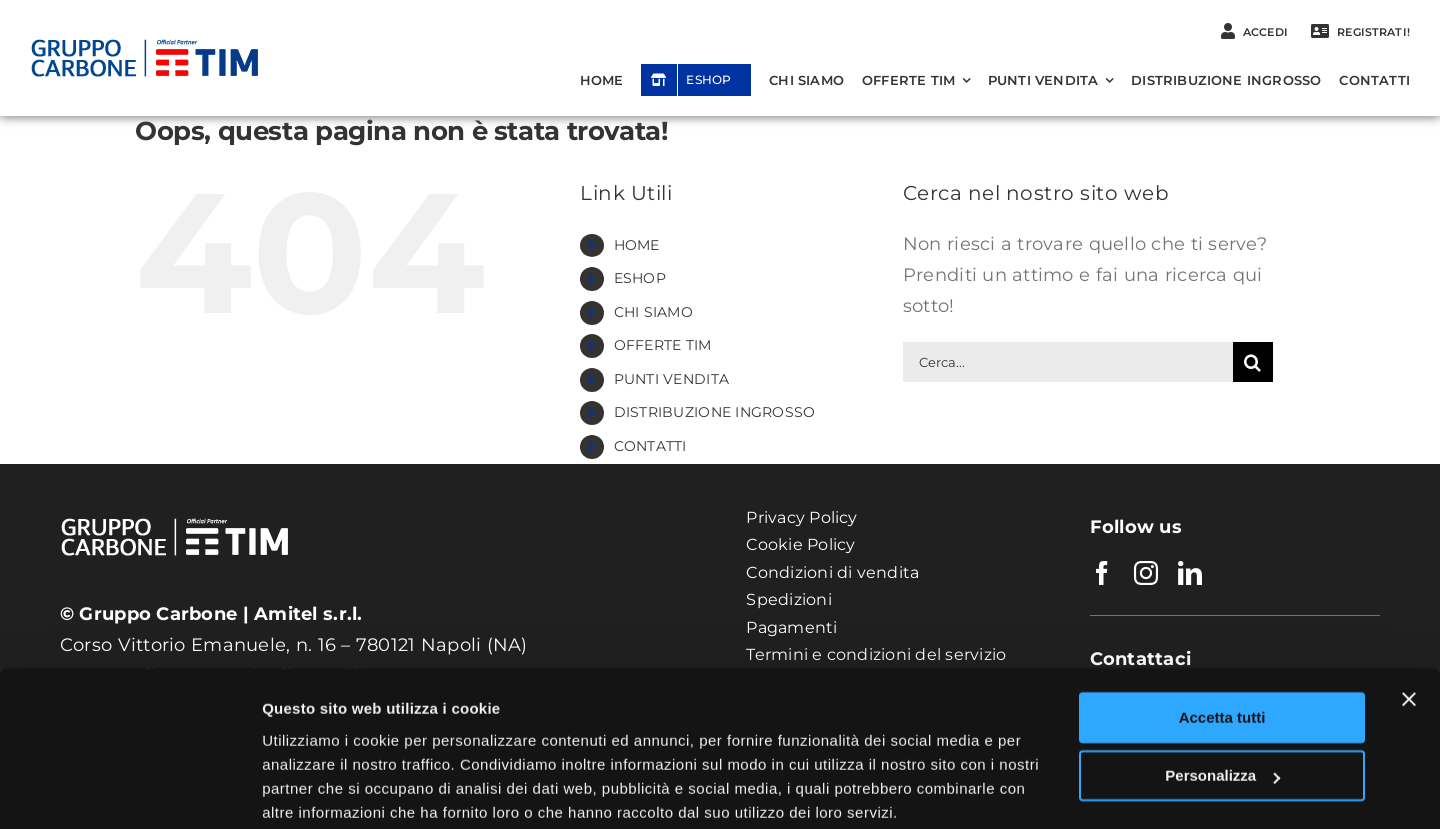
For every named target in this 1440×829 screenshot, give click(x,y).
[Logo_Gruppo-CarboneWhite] (175, 503)
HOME (637, 245)
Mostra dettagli (316, 789)
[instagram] (1146, 573)
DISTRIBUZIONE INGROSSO (715, 412)
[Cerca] (1253, 362)
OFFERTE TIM (663, 345)
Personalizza (1222, 697)
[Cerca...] (1068, 362)
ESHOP (640, 278)
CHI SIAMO (653, 312)
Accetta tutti (1222, 639)
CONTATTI (650, 446)
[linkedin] (1190, 573)
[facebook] (1102, 573)
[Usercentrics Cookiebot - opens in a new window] (129, 790)
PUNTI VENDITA (672, 379)
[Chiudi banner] (1409, 621)
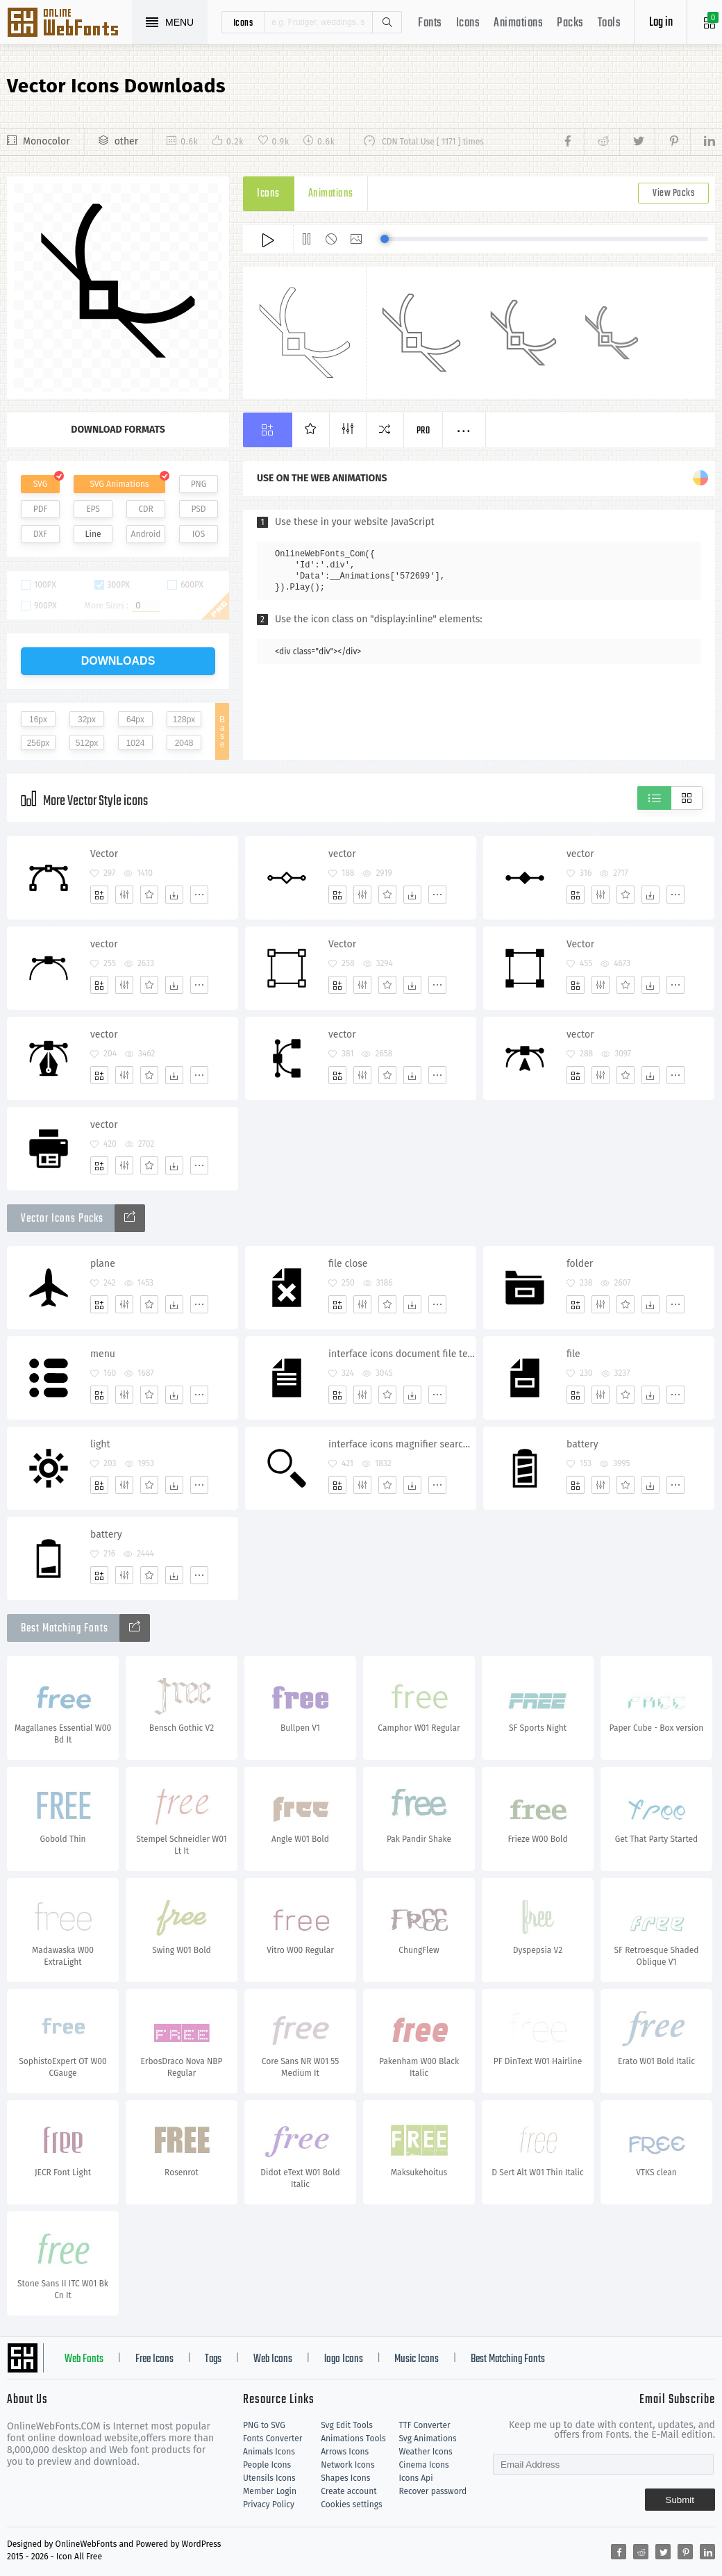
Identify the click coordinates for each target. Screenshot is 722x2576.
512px (87, 743)
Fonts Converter (272, 2438)
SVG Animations (119, 484)
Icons (468, 23)
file (573, 1354)
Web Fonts (84, 2359)
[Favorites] (149, 895)
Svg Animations (427, 2438)
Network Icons (347, 2465)
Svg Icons (69, 23)
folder (579, 1264)
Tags (213, 2359)
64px (135, 719)
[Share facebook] (572, 142)
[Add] (99, 895)
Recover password (432, 2491)
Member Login (269, 2491)
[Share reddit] (601, 142)
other (126, 141)
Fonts (430, 23)
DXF (40, 534)
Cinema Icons (423, 2465)
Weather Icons (425, 2452)
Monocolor (46, 141)
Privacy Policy (268, 2504)
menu (102, 1354)
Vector (104, 854)
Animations (518, 23)
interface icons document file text (402, 1354)
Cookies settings (351, 2504)
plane (102, 1264)
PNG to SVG (264, 2425)
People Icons (267, 2465)
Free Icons (154, 2359)
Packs (570, 23)
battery (582, 1444)
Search (387, 22)
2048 (184, 743)
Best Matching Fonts (508, 2359)
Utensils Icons (269, 2478)
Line (93, 534)
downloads (118, 661)
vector (342, 854)
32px (87, 719)
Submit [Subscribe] (680, 2500)
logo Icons (343, 2359)
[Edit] (124, 895)
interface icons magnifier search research (402, 1444)
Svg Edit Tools (347, 2425)
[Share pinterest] (672, 142)
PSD (198, 509)
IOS (198, 534)
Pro (423, 431)
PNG (199, 484)
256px (38, 743)
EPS (93, 509)
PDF (40, 509)
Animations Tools (353, 2438)
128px (184, 719)
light (100, 1444)
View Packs (673, 193)
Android (146, 534)
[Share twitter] (637, 142)
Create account (349, 2491)
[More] (199, 895)
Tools (609, 23)
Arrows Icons (345, 2452)
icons (243, 22)
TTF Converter (424, 2425)
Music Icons (416, 2359)
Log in (661, 23)
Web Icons (272, 2359)
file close (348, 1264)
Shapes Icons (345, 2478)
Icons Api (415, 2478)
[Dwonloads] (174, 895)
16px (38, 719)
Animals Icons (269, 2452)
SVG (40, 484)
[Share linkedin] (702, 142)
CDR (145, 509)
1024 (135, 743)
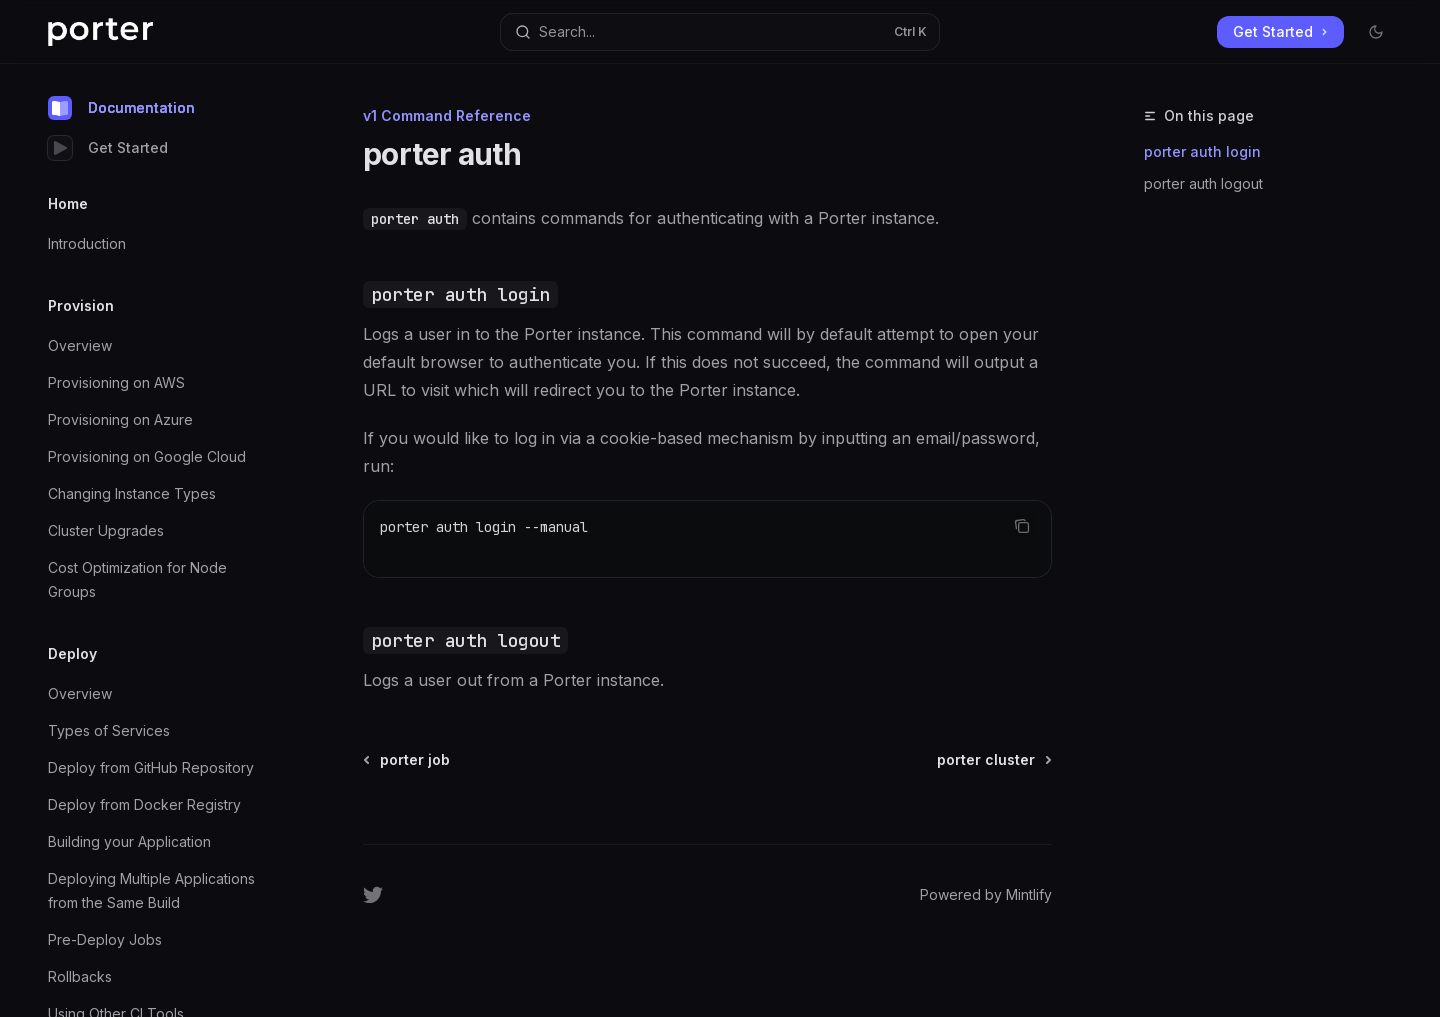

┄┄┄┄┄┄┄┄┄┄

■ **What this task involves**:
Word for word, restate all of the material above except its pictures.

■ **Written response**:
For every named target in this 1440×829 screenshot, give click(x,y).
[Logo_Gruppo-CarboneWhite] (175, 503)
HOME (637, 245)
Mostra dettagli (316, 789)
[instagram] (1146, 573)
DISTRIBUZIONE INGROSSO (715, 412)
[Cerca] (1253, 362)
OFFERTE TIM (663, 345)
Personalizza (1222, 697)
[Cerca...] (1068, 362)
ESHOP (640, 278)
CHI SIAMO (653, 312)
Accetta tutti (1222, 639)
CONTATTI (650, 446)
[linkedin] (1190, 573)
[facebook] (1102, 573)
[Usercentrics Cookiebot - opens in a new window] (129, 790)
PUNTI VENDITA (672, 379)
[Chiudi banner] (1409, 621)
Identify the click coordinates for each target. Screenshot is 722x2576.
512px (87, 743)
Fonts Converter (272, 2438)
SVG Animations (119, 484)
Icons (468, 23)
file (573, 1354)
Web Fonts (84, 2359)
[Favorites] (149, 895)
Svg Animations (427, 2438)
Network Icons (347, 2465)
Svg Icons (69, 23)
folder (579, 1264)
Tags (213, 2359)
64px (135, 719)
[Share facebook] (572, 142)
[Add] (99, 895)
Recover password (432, 2491)
Member Login (269, 2491)
[Share reddit] (601, 142)
other (126, 141)
Fonts (430, 23)
DXF (40, 534)
Cinema Icons (423, 2465)
Weather Icons (425, 2452)
Monocolor (46, 141)
Privacy Policy (268, 2504)
menu (102, 1354)
Vector (104, 854)
Animations (518, 23)
interface icons document file text (402, 1354)
Cookies settings (351, 2504)
plane (102, 1264)
PNG to SVG (264, 2425)
People Icons (267, 2465)
Free Icons (154, 2359)
Packs (570, 23)
battery (582, 1444)
Search (387, 22)
2048 (184, 743)
Best Matching Fonts (508, 2359)
Utensils Icons (269, 2478)
Line (93, 534)
downloads (118, 661)
vector (342, 854)
32px (87, 719)
Submit [Subscribe] (680, 2500)
logo Icons (343, 2359)
[Edit] (124, 895)
interface icons magnifier search research (402, 1444)
Svg Edit Tools (347, 2425)
[Share pinterest] (672, 142)
PSD (198, 509)
IOS (198, 534)
Pro (423, 431)
PNG (199, 484)
256px (38, 743)
EPS (93, 509)
PDF (40, 509)
Animations Tools (353, 2438)
128px (184, 719)
light (100, 1444)
View Packs (673, 193)
Android (146, 534)
[Share twitter] (637, 142)
Create account (349, 2491)
[More] (199, 895)
Tools (609, 23)
Arrows Icons (345, 2452)
icons (243, 22)
TTF Converter (424, 2425)
Music Icons (416, 2359)
Log in (661, 23)
Web Icons (272, 2359)
file close (348, 1264)
Shapes Icons (345, 2478)
Icons Api (415, 2478)
[Dwonloads] (174, 895)
16px (38, 719)
Animals Icons (269, 2452)
SVG (40, 484)
[Share linkedin] (702, 142)
CDR (145, 509)
1024 (135, 743)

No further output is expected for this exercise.